At the moment, few things (other than leather) are making more of an impact in the streetwear world than "parody" designs. In the spirit of "parodies" (many of which are likely trademark infringing wares that designers are passing off as parodies) that are still flooding the market at a pretty rapid rate, here are OATW's PlusTax tees. OATW or Ohio Against The World is a Cincinnati, OH-based brand that has since spread worldwide, with fans hailing from Taiwan, South Korea, and Japan. The PlusTax tees and sweatshirts are parodies, according to their creator Floyd Johnson. He recently shed light on the design in an interview, saying: "It’s basically a 'for sale' sign. If you go to a grocery store you see a sticker on a banana or some shit that says 'on sale.' But the prices on the tees are kind of like jokes. 'Givenchy, $19.99! Oh wow and it’s plus tax.' I just put those high-end designer brands on sale. If you see somebody walking down Soho or Broadway with it, it’s like, 'Whoa, what is this about and what does it mean?' ... It’s not an insult or anything like that.
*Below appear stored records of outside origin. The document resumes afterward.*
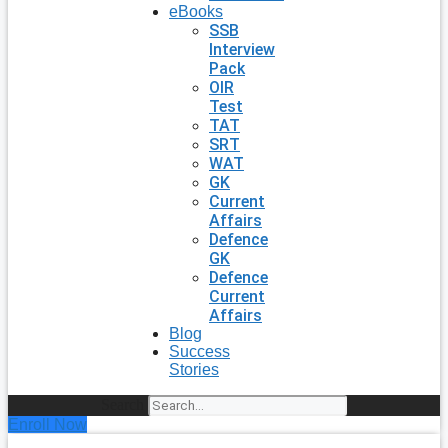
eBooks
SSB
Interview
Pack
OIR
Test
TAT
SRT
WAT
GK
Current
Affairs
Defence
GK
Defence
Current
Affairs
Blog
Success
Stories
Search
Enroll Now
I just thought it’d be pretty funny to do something different [laughs]."
The brands targeted by OATW's PlusTax tees: Chanel and Givenchy. As you probably know by now, whether designs are actually parodies and thus, subject to that form of protection protection, which is a subset of the fair use defense (as opposed to being plain old trademark infringement or trademark dilution, because the words Chanel and Givenchy are trademarks that are federally registered by the respective design houses) is a legal determination that depends on several factors, as well as the jurisdiction's case law. And because trademarks and intellectual property, in general, represents an enormous asset for design houses, "parodies" are often not a joking matter for these houses' legal departments. While I won't predict what a court would hold regarding the PlusTax tees, I will share this ...
Typically, a case involving a potential "parody" tee will initially rest upon the following question: Would the ordinary consumer likely believe that the "parody" tee was designed, sponsored or endorsed by the original fashion brand at issue? (Chanel, for example).
Also at issue is a potential trademark dilution claim, which rests on the question: Is the famous trademark at issue being harmed (via dilution) by the "parody" tee? The defense of fair use in the form of parody may also be addressed, including the question: What is being communicated by the intent of the parody, and is that message being effectively communicated? This is quite obviously more complicated than just that question, and is subject to additional questions, such as whether the potential "parody" use of the trademark negates any likelihood of confusion between the two uses, etc. Not surprisingly, courts have long struggled with balancing the public's right in free expression (as demonstrated in parody), with the brand owner's right to protect its image.